The running gods are rebuking me for my cockiness earlier this week.
That’s what I was thinking last night, as I slogged up a long, gradual hill on Alaska Avenue NW during my first group run in who-knows-how-long.
I had intended for this easy 5-miler to be my first “long” run (it’s long for me, right now) ahead of the Marine Corps 10K in October, and was buoyed by the wonderfully ego-boosting runs I had over the weekend. Both were on the hilly, challenging 3.7-mile loop that goes from my house, down to Rock Creek Park, up Grubb Road, and finally up a long, ugly hill on East-West Highway. My perceived prowess on the hills made me get ahead of myself, imagining that it would be great to work up to long runs of 10-ish miles before the 10K, counting on the magic of overdistance to get me to the finish line.

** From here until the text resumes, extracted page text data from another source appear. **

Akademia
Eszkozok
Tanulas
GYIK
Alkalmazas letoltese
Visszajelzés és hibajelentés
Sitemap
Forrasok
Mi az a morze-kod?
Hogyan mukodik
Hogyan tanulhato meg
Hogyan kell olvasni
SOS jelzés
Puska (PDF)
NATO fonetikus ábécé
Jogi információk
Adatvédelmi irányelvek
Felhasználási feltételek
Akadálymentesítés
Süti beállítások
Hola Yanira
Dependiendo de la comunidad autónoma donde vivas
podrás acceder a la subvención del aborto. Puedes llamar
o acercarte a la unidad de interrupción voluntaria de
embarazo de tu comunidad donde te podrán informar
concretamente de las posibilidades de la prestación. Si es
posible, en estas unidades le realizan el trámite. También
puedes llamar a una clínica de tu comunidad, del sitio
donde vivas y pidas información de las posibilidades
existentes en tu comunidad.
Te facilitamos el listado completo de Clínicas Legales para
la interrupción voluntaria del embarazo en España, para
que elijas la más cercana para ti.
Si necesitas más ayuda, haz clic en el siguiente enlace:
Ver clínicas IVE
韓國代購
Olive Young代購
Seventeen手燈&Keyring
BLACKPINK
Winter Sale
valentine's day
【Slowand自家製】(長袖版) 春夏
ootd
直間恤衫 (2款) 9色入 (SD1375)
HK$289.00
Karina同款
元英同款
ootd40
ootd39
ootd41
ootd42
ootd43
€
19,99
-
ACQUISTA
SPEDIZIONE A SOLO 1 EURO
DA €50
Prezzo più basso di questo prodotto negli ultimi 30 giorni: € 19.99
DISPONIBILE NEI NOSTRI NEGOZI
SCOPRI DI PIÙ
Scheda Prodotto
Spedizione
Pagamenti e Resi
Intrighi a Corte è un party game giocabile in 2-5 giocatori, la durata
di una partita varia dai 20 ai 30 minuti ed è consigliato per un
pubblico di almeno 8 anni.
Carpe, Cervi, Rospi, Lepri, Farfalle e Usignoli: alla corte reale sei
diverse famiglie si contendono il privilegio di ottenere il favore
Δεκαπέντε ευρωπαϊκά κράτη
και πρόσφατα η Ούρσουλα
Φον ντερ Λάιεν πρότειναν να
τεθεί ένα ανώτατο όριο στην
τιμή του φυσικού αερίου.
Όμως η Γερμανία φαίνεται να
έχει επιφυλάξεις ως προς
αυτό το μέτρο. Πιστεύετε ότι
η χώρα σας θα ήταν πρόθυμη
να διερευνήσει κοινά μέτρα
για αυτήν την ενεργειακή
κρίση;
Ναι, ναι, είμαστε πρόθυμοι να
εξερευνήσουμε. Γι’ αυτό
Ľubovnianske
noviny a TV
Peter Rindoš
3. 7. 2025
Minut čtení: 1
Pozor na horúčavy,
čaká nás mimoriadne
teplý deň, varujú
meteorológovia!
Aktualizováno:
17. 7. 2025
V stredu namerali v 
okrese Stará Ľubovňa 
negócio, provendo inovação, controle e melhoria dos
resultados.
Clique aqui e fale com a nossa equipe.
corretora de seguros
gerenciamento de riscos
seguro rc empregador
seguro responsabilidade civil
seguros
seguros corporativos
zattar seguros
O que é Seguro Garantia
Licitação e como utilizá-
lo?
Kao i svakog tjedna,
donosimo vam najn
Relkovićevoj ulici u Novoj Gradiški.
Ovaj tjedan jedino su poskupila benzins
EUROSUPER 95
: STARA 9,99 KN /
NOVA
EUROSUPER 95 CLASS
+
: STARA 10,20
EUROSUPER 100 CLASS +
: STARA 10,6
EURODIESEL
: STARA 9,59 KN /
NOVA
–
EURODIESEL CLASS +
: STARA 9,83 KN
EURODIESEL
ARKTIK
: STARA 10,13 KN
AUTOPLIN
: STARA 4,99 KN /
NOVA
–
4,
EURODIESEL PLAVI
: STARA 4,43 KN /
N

Instead, I felt tired—marathon-tired, “why aren’t my legs working” tired—about two miles into last night’s route. I cut out early, and my Garmin confirmed what I already suspected: I had essentially run a slow 5K that just happened to feel like a long run.
Maybe someday, I’ll learn to moderate my emotions and expectations, and will be able to simply accept the conditions on the ground on any given day, equally ready for a plodding slog and a breakthrough sprint. Maybe I’ll learn to be a bit more realistic, too, and won’t schedule a “long” run just a few hours after hot yoga, and just a day or two after hard hill workouts (chair pose+hills=nothing left in the quads). For now, I’m just writing off last night’s run as a life lesson—and looking forward to a better one next time.
Ugly runs happen to the best of us. What kind of positive self-talk (or other strategies) do you use to get through yours?